Requiem de Verdi à la Philharmonie : le maître et les slaves
L'ouverture du concert rend hommage à Pierre Boulez (dans cette grande salle de la Philharmonie de Paris qui porte son nom) avec sa pièce composée en 1985 : Mémoriale, un octuor (sextuor à cordes et deux cors) extrait ici de l'Ondif, formant un écrin pour la flûte solo d'Hélène Giraud. Comme pour un très récent compte-rendu depuis cette même salle, il paraît sur le principe étonnant qu'un chef dirige un effectif si restreint, prenant le risque de perdre l'écoute entre les instrumentistes (qui fait la beauté unique de la musique de chambre). Une considération et une inquiétude évacuées par la souple baguette d'Enrique Mazzola, une souplesse qui s'allie pourtant à la diabolique précision requise pour interpréter du Boulez (même si Mémoriale est loin d'être l'œuvre la plus orthodoxe de ce compositeur célèbre pour le sérialisme : un courant esthétique qui organise dans une mathématique implacable le moindre paramètre sonore).
Sans transition (bien que le programme argue du fait que les œuvres de Boulez et de Verdi aient pour point commun de rendre hommage à un être disparu -mais c'est le cas d'un nombre incalculable de productions humaines), le Requiem de Giuseppe Verdi exige l'infinie douceur des cordes (violoncelles, violons puis cordes vocales), obtenue ici dans toute la longueur de l'acoustique Philharmonique, pour amener d'autant mieux les éclats aux cuivres, timbales et à la grosse caisse. Les accents souples mais assurés sont des élans aux débuts des phrases qui permettent à l'Orchestre national d'Île-de-France de conserver sa douceur de timbre, malgré le choix voulu par Mazzola de presser soudain le tempo (mais pour mieux retomber sur une grande douceur, ample et lente, lointaine et calme et grave) : une sombre clarté tombe du lux perpetuat.

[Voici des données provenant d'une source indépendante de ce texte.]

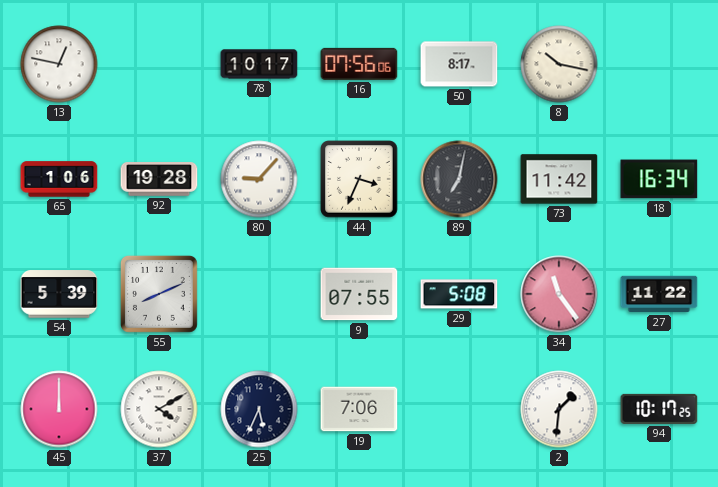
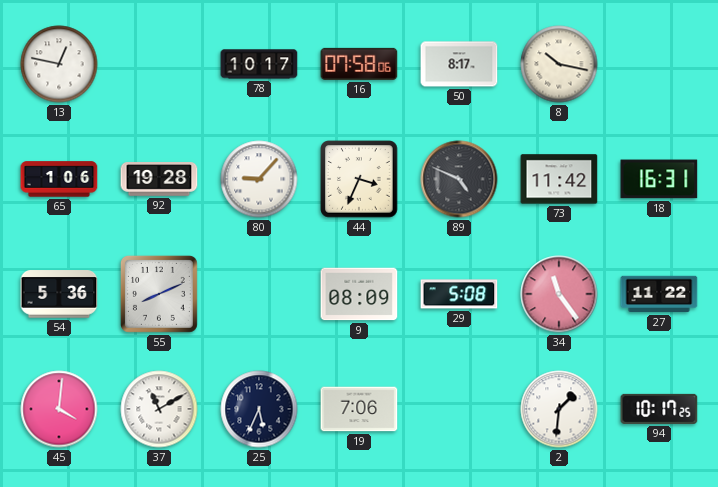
16: 07:56 -> 07:58
89: 7:02 -> 4:49
18: 16:34 -> 16:31
54: 5:39 -> 5:36
9: 07:55 -> 08:09
45: 12:00 -> 4:01
37: 4:10 -> 11:10
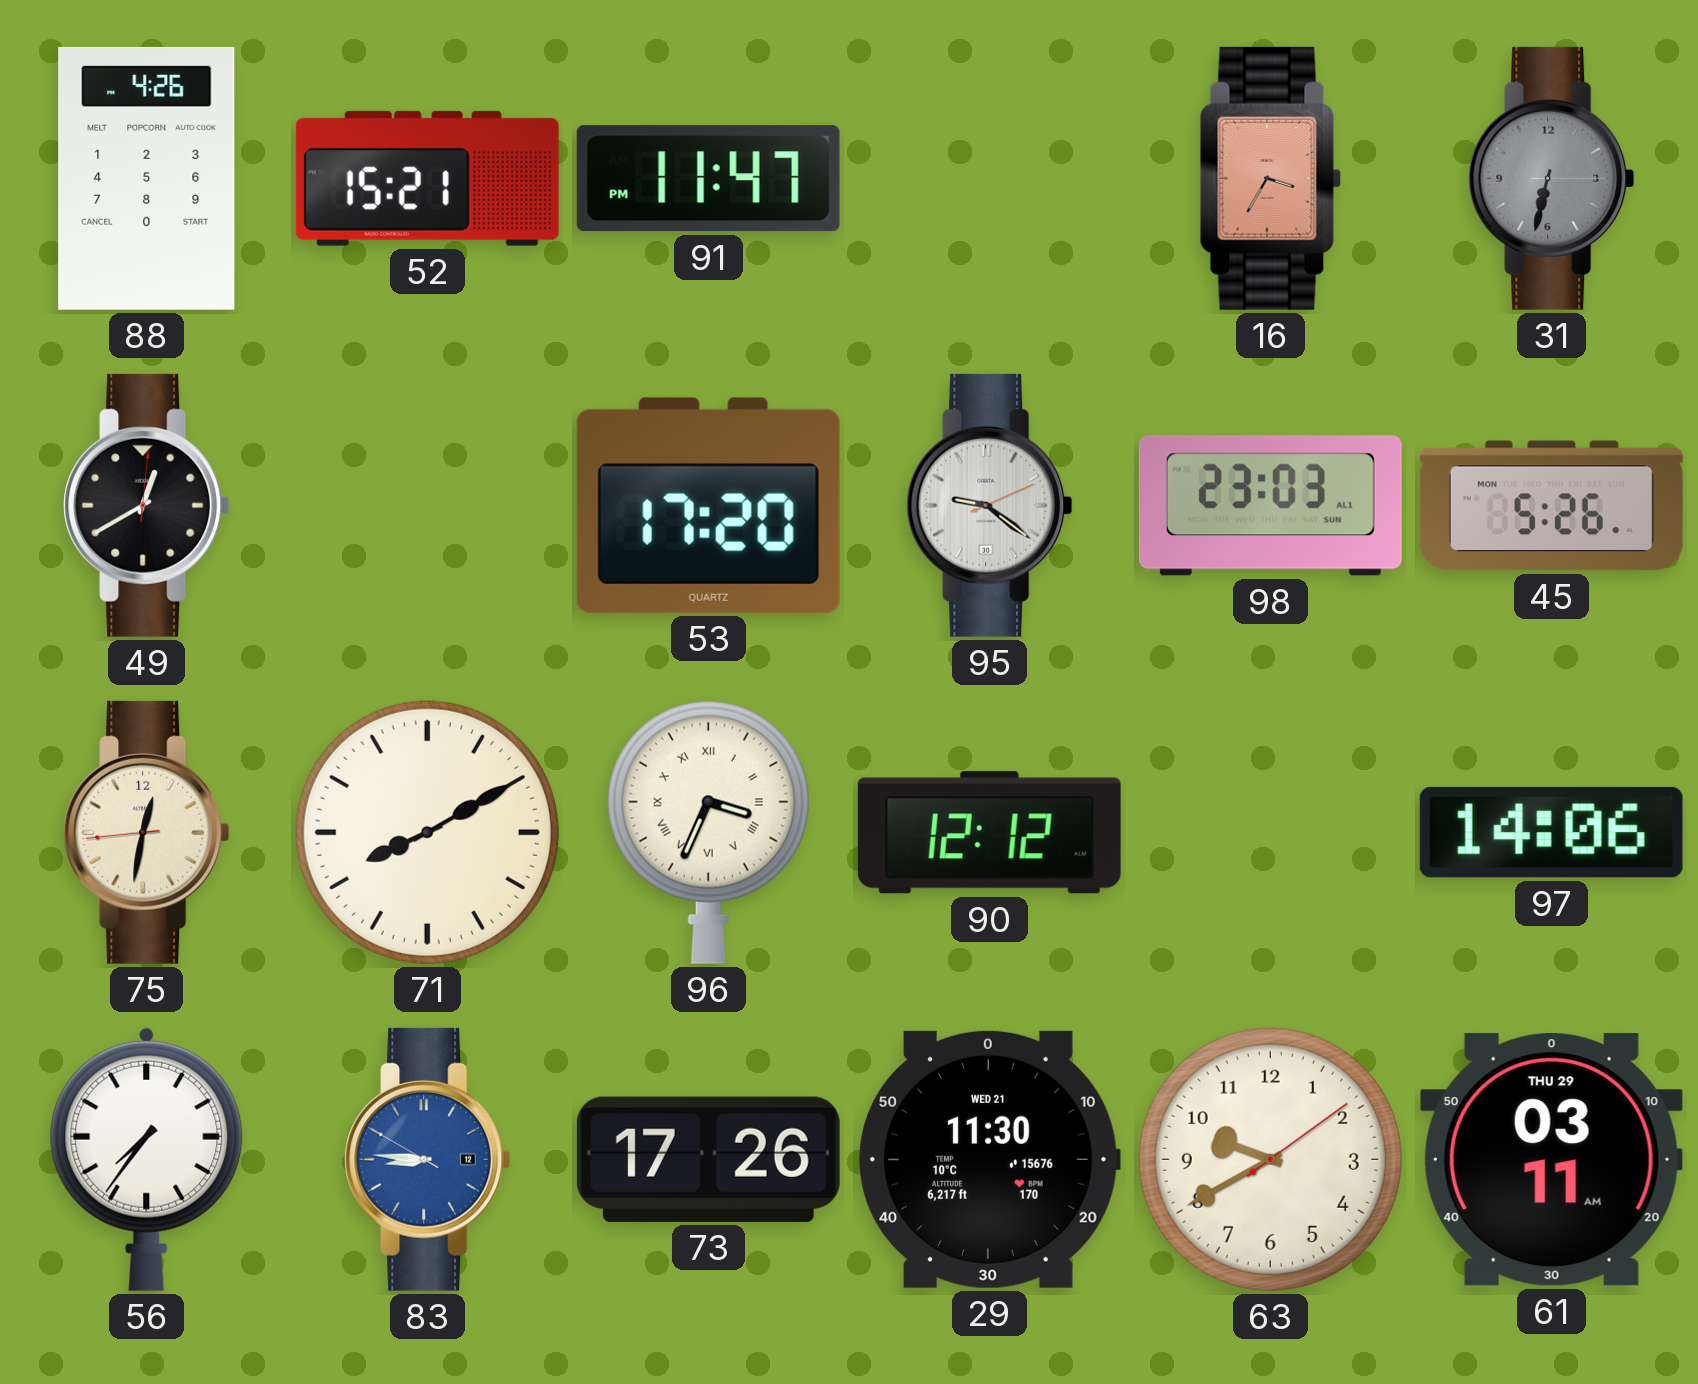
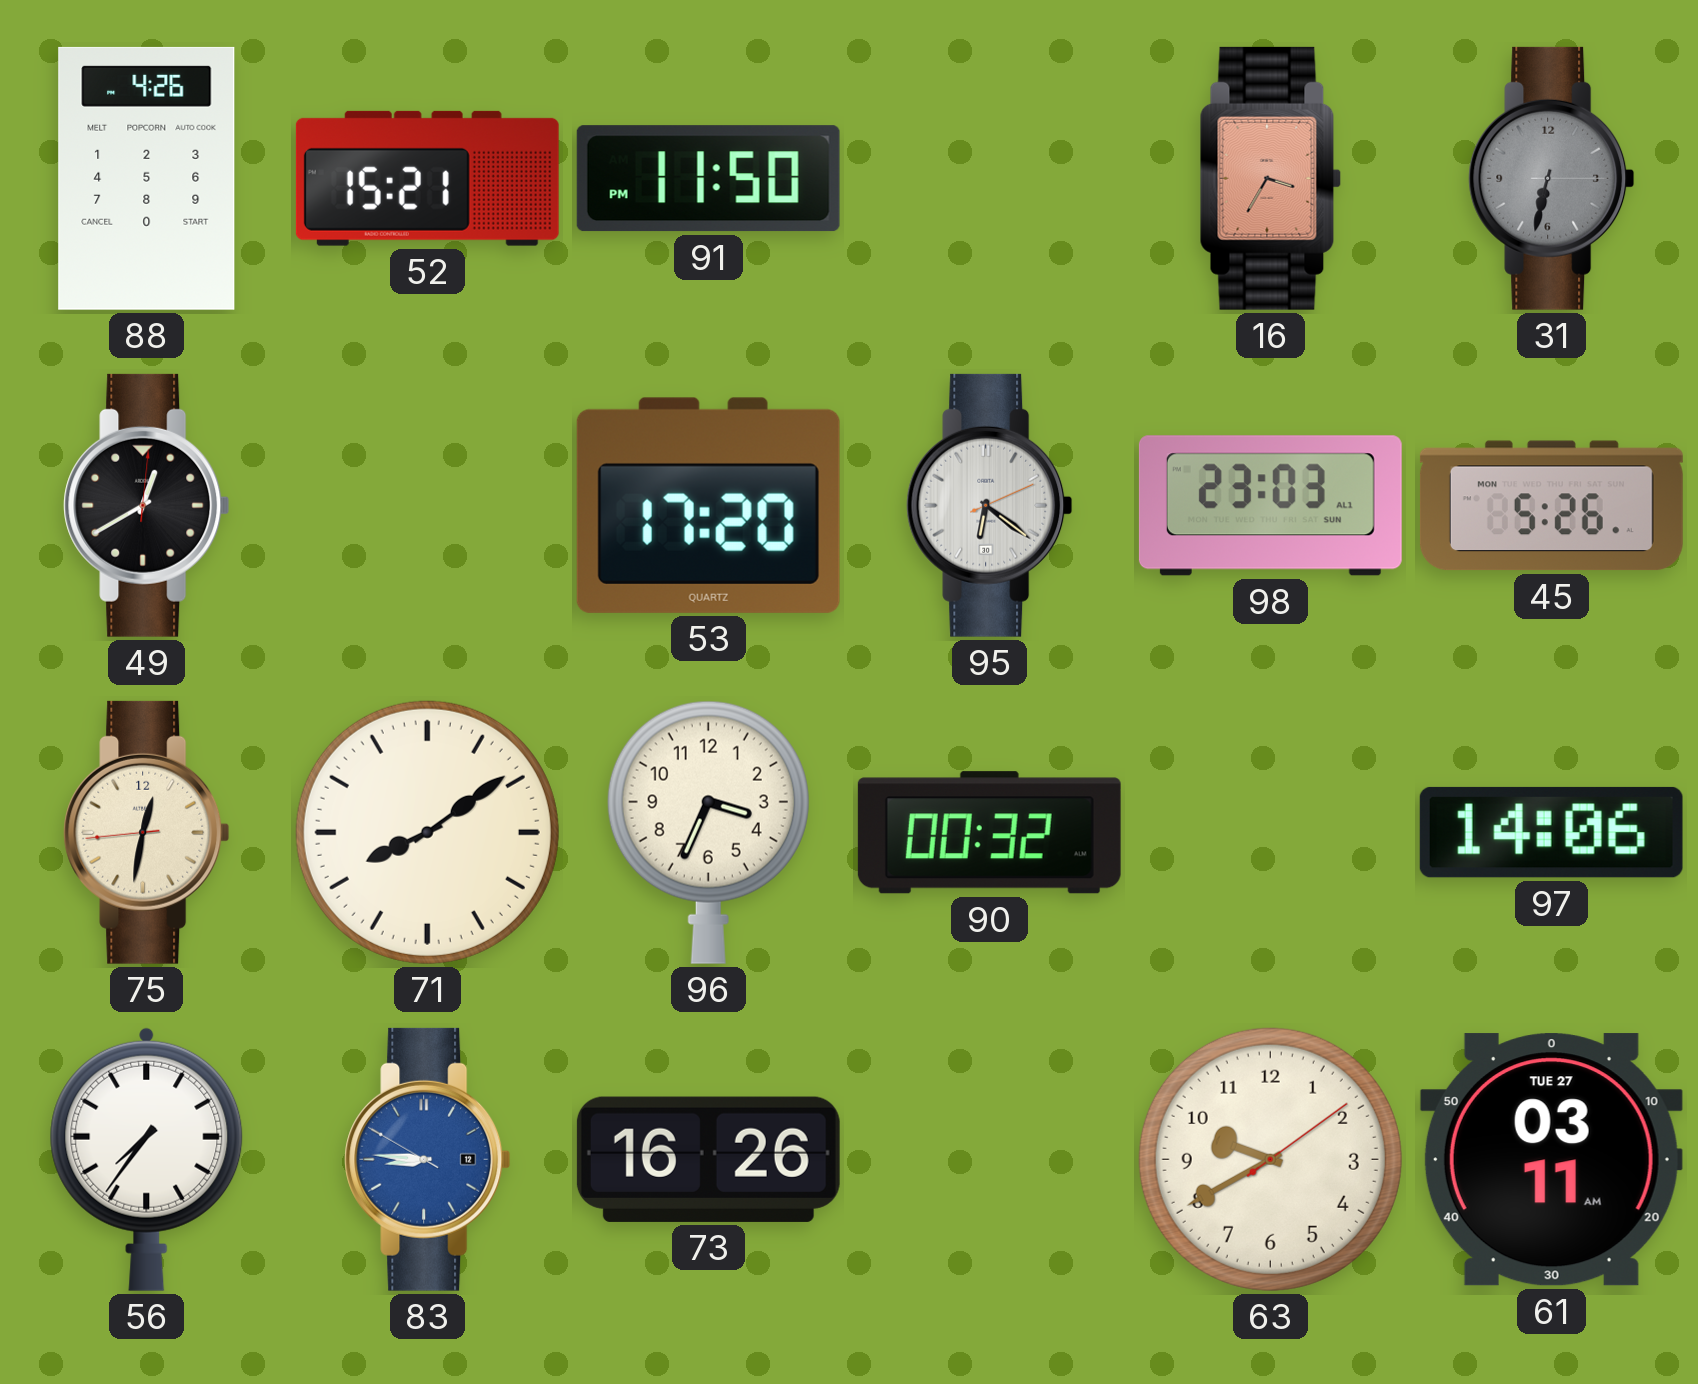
91: 11:47 -> 11:50
95: 9:21 -> 6:21
71: 8:10 -> 8:09
96 numerals: Roman -> Arabic
90: 12:12 -> 00:32
73: 17:26 -> 16:26
29: 11:30 -> none
61 date: THU 29 -> TUE 27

Le Choeur de l'Orchestre de Paris (préparé par Lionel Sow) est également impeccable, les consonnes chuintantes et sifflantes sont aussi douces (mais nettes) que les dentales, son association avec le grand orchestre propose une fois encore l'expérience unique d'être comme noyé dans un déluge de colère divine : Dies iræ ! Mais ces forces savent aussi se concentrer dans la douceur d'une enveloppe cotonneuse, tissant un duvet vocal pour l'arrivée des solistes vocaux. Le Requiem de Verdi fait entrer les quatre vedettes successivement et brièvement, leur offrant à chacun deux mots (et seulement deux) pour annoncer d'emblée la couleur vocale, les qualités et les défauts à venir de la soirée : le partage est ici limpide avec des voix solistes aussi intéressantes individuellement que distinctes et divergentes dans les ensembles.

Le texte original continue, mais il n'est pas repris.